Word for word, write the records out again, but omit each picture.

--- TASK INPUT ---

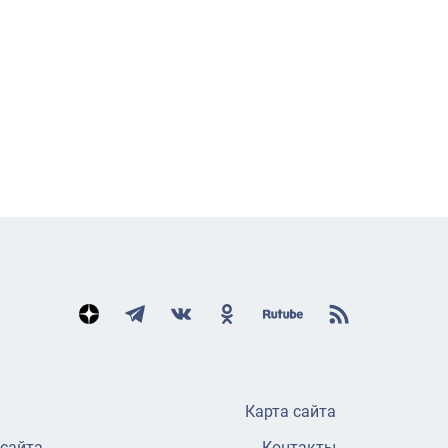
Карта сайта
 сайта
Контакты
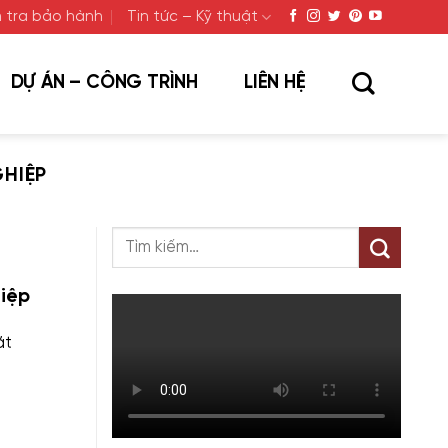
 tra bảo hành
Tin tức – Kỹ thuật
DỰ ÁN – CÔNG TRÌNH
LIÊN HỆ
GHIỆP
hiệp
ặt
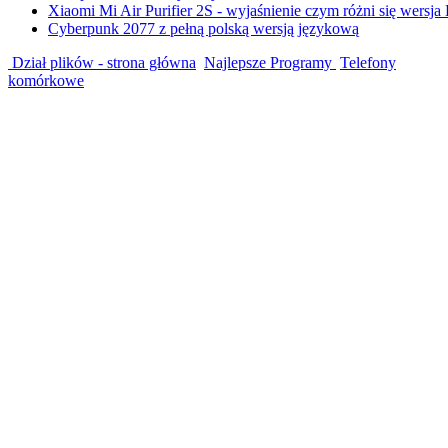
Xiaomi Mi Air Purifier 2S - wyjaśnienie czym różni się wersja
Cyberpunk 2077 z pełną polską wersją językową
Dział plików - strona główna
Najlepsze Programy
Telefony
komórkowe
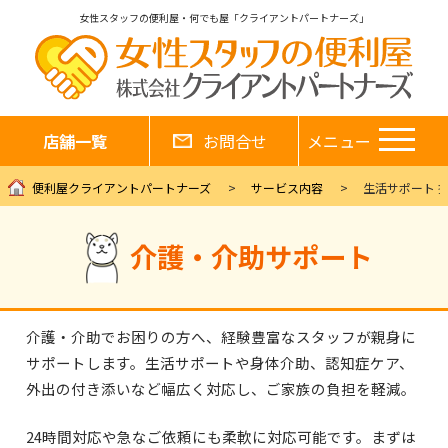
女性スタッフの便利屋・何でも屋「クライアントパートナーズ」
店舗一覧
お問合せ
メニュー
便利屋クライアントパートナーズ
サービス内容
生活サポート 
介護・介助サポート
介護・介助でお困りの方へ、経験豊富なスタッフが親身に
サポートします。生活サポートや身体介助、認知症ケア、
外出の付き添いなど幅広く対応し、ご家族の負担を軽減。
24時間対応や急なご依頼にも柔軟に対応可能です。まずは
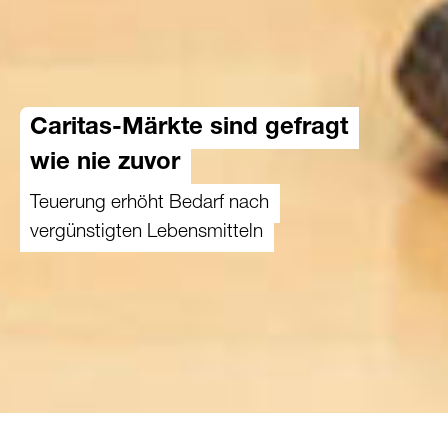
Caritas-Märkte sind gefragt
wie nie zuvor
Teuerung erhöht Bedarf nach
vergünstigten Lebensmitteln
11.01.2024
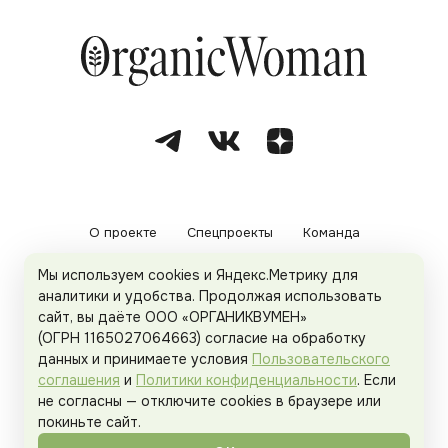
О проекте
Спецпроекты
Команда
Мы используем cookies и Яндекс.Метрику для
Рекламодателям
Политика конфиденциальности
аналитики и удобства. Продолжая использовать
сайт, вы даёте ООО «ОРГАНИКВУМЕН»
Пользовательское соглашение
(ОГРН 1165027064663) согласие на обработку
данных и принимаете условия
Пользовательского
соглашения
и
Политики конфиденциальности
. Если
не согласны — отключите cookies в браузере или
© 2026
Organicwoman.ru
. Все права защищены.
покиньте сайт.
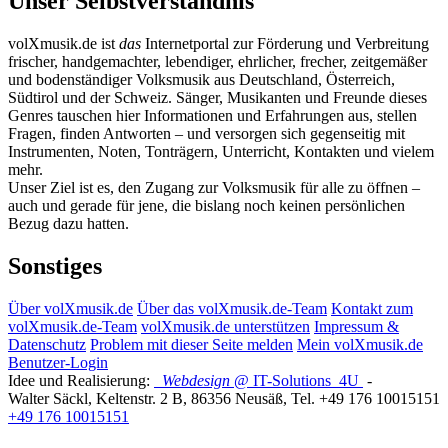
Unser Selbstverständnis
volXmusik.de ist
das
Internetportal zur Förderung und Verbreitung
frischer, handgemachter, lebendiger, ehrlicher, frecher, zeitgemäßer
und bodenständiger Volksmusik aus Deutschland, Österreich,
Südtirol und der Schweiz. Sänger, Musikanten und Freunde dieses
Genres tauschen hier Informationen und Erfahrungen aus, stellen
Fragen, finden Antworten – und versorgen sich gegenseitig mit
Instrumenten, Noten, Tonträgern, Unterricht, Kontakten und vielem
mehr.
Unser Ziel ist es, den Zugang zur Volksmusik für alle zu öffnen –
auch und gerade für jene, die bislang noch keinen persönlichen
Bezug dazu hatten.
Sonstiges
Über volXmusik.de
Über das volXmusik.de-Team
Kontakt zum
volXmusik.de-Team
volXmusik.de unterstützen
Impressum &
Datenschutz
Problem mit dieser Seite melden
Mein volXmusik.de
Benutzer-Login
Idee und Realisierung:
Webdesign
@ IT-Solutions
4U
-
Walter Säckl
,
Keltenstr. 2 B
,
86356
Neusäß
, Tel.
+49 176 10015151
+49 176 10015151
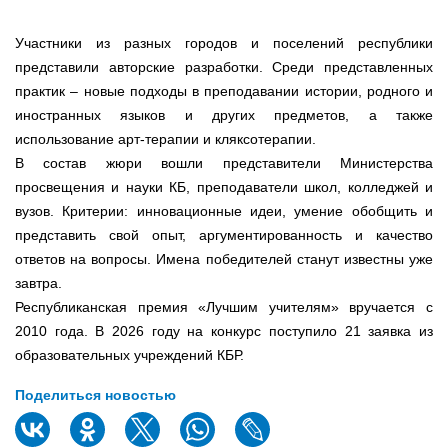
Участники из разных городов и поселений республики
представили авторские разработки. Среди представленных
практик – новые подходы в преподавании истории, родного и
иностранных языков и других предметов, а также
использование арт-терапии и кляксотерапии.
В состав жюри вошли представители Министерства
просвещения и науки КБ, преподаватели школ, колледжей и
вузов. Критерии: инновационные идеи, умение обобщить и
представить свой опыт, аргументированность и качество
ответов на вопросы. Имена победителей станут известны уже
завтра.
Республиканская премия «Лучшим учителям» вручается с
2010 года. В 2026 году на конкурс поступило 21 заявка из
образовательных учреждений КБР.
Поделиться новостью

---

◆ ANSWER SPACE:
Карта сайта
 сайта
Контакты
 tra bảo hành
Tin tức – Kỹ thuật
DỰ ÁN – CÔNG TRÌNH
LIÊN HỆ
GHIỆP
hiệp
ặt
Xiaomi Mi Air Purifier 2S - wyjaśnienie czym różni się wersja
Cyberpunk 2077 z pełną polską wersją językową
Dział plików - strona główna
Najlepsze Programy
Telefony
komórkowe
女性スタッフの便利屋・何でも屋「クライアントパートナーズ」
店舗一覧
お問合せ
メニュー
便利屋クライアントパートナーズ
サービス内容
生活サポート 
介護・介助サポート
介護・介助でお困りの方へ、経験豊富なスタッフが親身に
サポートします。生活サポートや身体介助、認知症ケア、
外出の付き添いなど幅広く対応し、ご家族の負担を軽減。
24時間対応や急なご依頼にも柔軟に対応可能です。まずは
Caritas-Märkte sind gefragt
wie nie zuvor
Teuerung erhöht Bedarf nach
vergünstigten Lebensmitteln
11.01.2024
О проекте
Спецпроекты
Команда
Мы используем cookies и Яндекс.Метрику для
Рекламодателям
Политика конфиденциальности
аналитики и удобства. Продолжая использовать
сайт, вы даёте ООО «ОРГАНИКВУМЕН»
Пользовательское соглашение
(ОГРН 1165027064663) согласие на обработку
данных и принимаете условия
Пользовательского
соглашения
и
Политики конфиденциальности
. Если
не согласны — отключите cookies в браузере или
© 2026
Organicwoman.ru
. Все права защищены.
покиньте сайт.
Unser Selbstverständnis
volXmusik.de ist
das
Internetportal zur Förderung und Verbreitung
frischer, handgemachter, lebendiger, ehrlicher, frecher, zeitgemäßer
und bodenständiger Volksmusik aus Deutschland, Österreich,
Südtirol und der Schweiz. Sänger, Musikanten und Freunde dieses
Genres tauschen hier Informationen und Erfahrungen aus, stellen
Fragen, finden Antworten – und versorgen sich gegenseitig mit
Instrumenten, Noten, Tonträgern, Unterricht, Kontakten und vielem
mehr.
Unser Ziel ist es, den Zugang zur Volksmusik für alle zu öffnen –
auch und gerade für jene, die bislang noch keinen persönlichen
Bezug dazu hatten.
Sonstiges
Über volXmusik.de
Über das volXmusik.de-Team
Kontakt zum
volXmusik.de-Team
volXmusik.de unterstützen
Impressum &
Datenschutz
Problem mit dieser Seite melden
Mein volXmusik.de
Benutzer-Login
Idee und Realisierung:
Webdesign
@ IT-Solutions
4U
-
Walter Säckl
,
Keltenstr. 2 B
,
86356
Neusäß
, Tel.
+49 176 10015151
+49 176 10015151
Участники из разных городов и поселений республики
представили авторские разработки. Среди представленных
практик – новые подходы в преподавании истории, родного и
иностранных языков и других предметов, а также
использование арт-терапии и кляксотерапии.
В состав жюри вошли представители Министерства
просвещения и науки КБ, преподаватели школ, колледжей и
вузов. Критерии: инновационные идеи, умение обобщить и
представить свой опыт, аргументированность и качество
ответов на вопросы. Имена победителей станут известны уже
завтра.
Республиканская премия «Лучшим учителям» вручается с
2010 года. В 2026 году на конкурс поступило 21 заявка из
образовательных учреждений КБР.
Поделиться новостью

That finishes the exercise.